No, I didn’t bring about the second coming of the Antichrist. There was no blood in the sky or fire and brimstone on the riverbanks. The world didn’t end with the lick of a serpent’s tongue, all organ music and missiles, but still, a tiny part of me… the good kid who always listened to his dad and tried, whenever possible, to respect his advice… that kid hunched his shoulders, screwed up his face, and walked off into the gloom.

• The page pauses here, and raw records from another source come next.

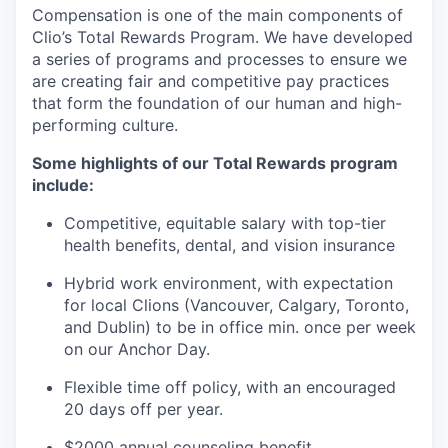
Compensation is one of the main components of
Clio’s Total Rewards Program. We have developed
a series of programs and processes to ensure we
are creating fair and competitive pay practices
that form the foundation of our human and high-
performing culture.
Some highlights of our Total Rewards program
include:
Competitive, equitable salary with top-tier
health benefits, dental, and vision insurance
Hybrid work environment, with expectation
for local Clions (Vancouver, Calgary, Toronto,
and Dublin) to be in office min. once per week
on our Anchor Day.
Flexible time off policy, with an encouraged
20 days off per year.
$2000 annual counseling benefit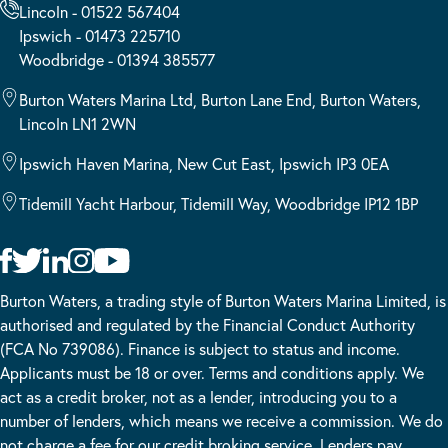
Lincoln - 01522 567404
Ipswich - 01473 225710
Woodbridge - 01394 385577
Burton Waters Marina Ltd, Burton Lane End, Burton Waters,
Lincoln LN1 2WN
Ipswich Haven Marina, New Cut East, Ipswich IP3 0EA
Tidemill Yacht Harbour, Tidemill Way, Woodbridge IP12 1BP
Burton Waters, a trading style of Burton Waters Marina Limited, is
authorised and regulated by the Financial Conduct Authority
(FCA No 739086). Finance is subject to status and income.
Applicants must be 18 or over. Terms and conditions apply. We
act as a credit broker, not as a lender, introducing you to a
number of lenders, which means we receive a commission. We do
not charge a fee for our credit broking service. Lenders pay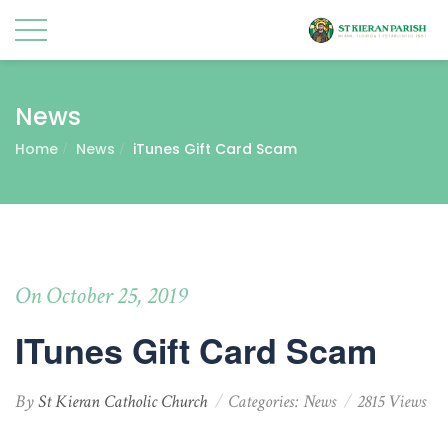
News
Home
News
iTunes Gift Card Scam
On October 25, 2019
ITunes Gift Card Scam
By
St Kieran Catholic Church
Categories:
News
2815 Views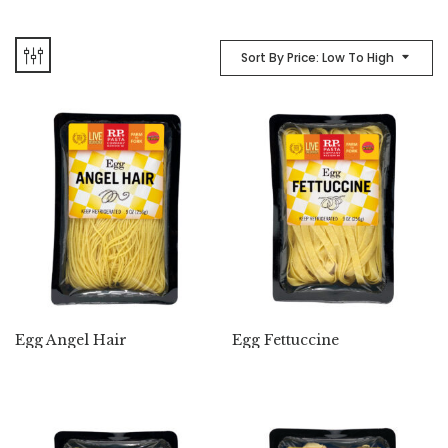
Sort By Price: Low To High
Egg Angel Hair
Egg Fettuccine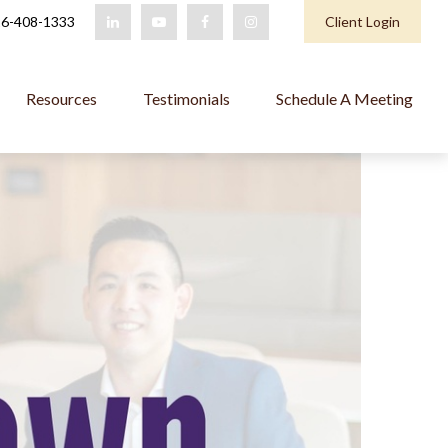
6-408-1333
Client Login
Resources
Testimonials
Schedule A Meeting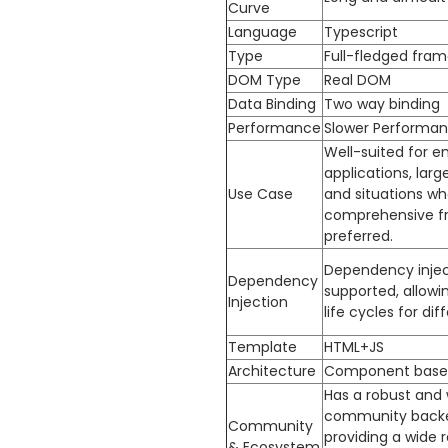
Curve
Language
Typescript
Type
Full-fledged fra
DOM Type
Real DOM
Data Binding
Two way binding
Performance
Slower Performa
Well-suited for en
applications, larg
Use Case
and situations wh
comprehensive f
preferred.
Dependency inject
Dependency
supported, allowi
Injection
life cycles for dif
Template
HTML+JS
Architecture
Component base
Has a robust and 
community backe
Community
providing a wide 
& Ecosystem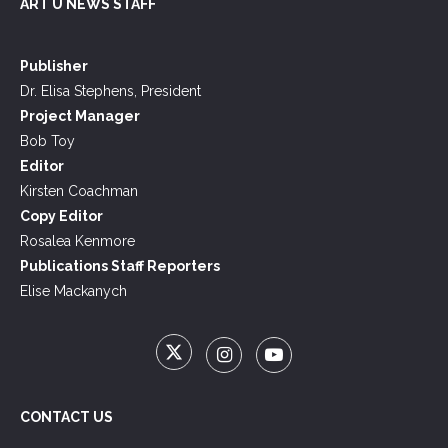
ART U NEWS STAFF
Publisher
Dr. Elisa Stephens, President
Project Manager
Bob Toy
Editor
Kirsten Coachman
Copy Editor
Rosalea Kenmore
Publications Staff Reporters
Elise Mackanych
CONTACT US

And the puppet? It’s worth nothing to me now. Less than. If I could give it back, I would, in a heartbeat. Sometimes I dream about breaking into your house in the middle of the night and slipping it back in the cabinet behind Kermit and the monkeys, but it’s too late for that now. I don’t even know if you’ve noticed it missing, or what you think of me for taking it back, but believe me, Keri, if I could undo one just thing…
Because yeah, Dad was right. I don’t know about the old man living, how that would feel, but to me? This feels a whole lot worse.